Co wspólnego ma skoczek ze śpiewaniem?

Skoki narciarskie to dyscyplina sportowa, ale wbrew pozorom ma ona wiele wspólnego ze śpiewem, zespołem i nagrywaniem płyt. Skoki i śpiew łączą skoczkowie, którzy po zakończeniu kariery skoczka rozpoczynają karierę piosenkarza i nagrywają własne płyty.

Wszyscy pamiętamy zapewne austriackiego zawodnika - Floriana Liegla, który uchodził za najwyższego skoczka w całej stawce Pucharu Świata. Austriak swego czasu osiągał nawet dobre wyniki, ale potem dosyć niespodziewanie zdecydował się na zakończenie sportowej kariery. Rozpoczął on jednak zupełnie inną drogę w swoim życiu - zaczął śpiewać i wraz ze swoim zespołem nagrywa płytę. Zespół Liegla nosi nazwę Superpursuitmode, a sam był zawodnik występuje zarówno wokalnie, jak i gra na gitarze. Grupa powstała prawie rok temu, a już odnosi sukcesy. Często koncertuje podczas zawodów PŚ na Bergisel w Innsbrucku. W zeszłym roku grali również podczas Euro 2008, kiedy to na skoczni zbierali się kibice aby oglądać na telebimie zmagania piłkarzy.
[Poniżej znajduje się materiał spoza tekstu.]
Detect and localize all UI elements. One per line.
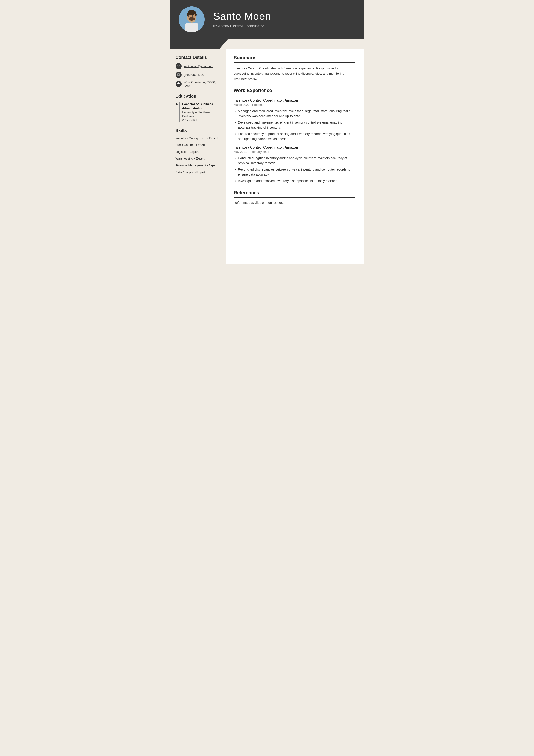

Innym przykładem skoczka, który postanowił swoje życie poświęcić muzyce jest Ville Kantee. Jego kapela jest o wiele bardziej popularniejsza od zespołu Liegla, bowiem Finowie rozpoczęli już nawet swoje trasy koncertowe. Jeden z koncertów zagrają nawet w Polsce. Ich debiutancka płyta - "Panda Eyes" - ukaże się w sprzedaży już 20 maja.
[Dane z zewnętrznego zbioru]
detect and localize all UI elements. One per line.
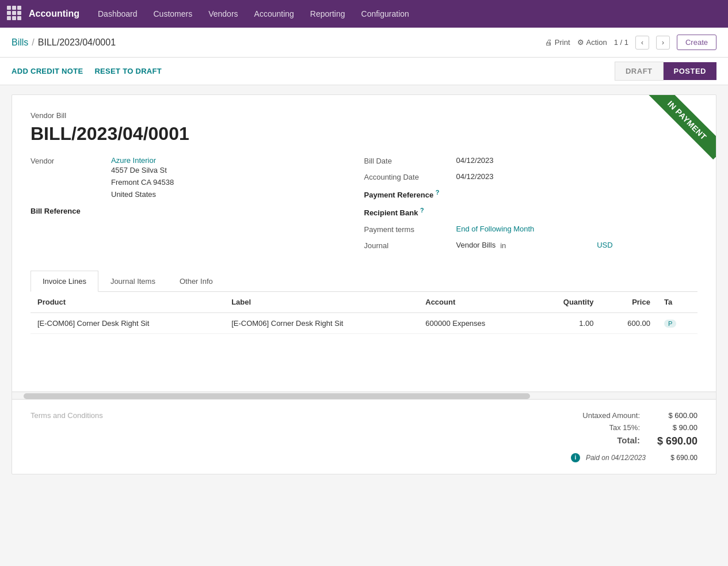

Warto się teraz zastanowić jakie wartości wnoszą skoki narciarskie w życie człowieka, który po "rozstaniu się" z nartami rozpoczyna karierę muzyczną... Otóż każdy z nas ma w sobie ukryte talenty i zdolności, ale poznajemy je dopiero wtedy, jak mamy czas do przemyśleń i refleksji.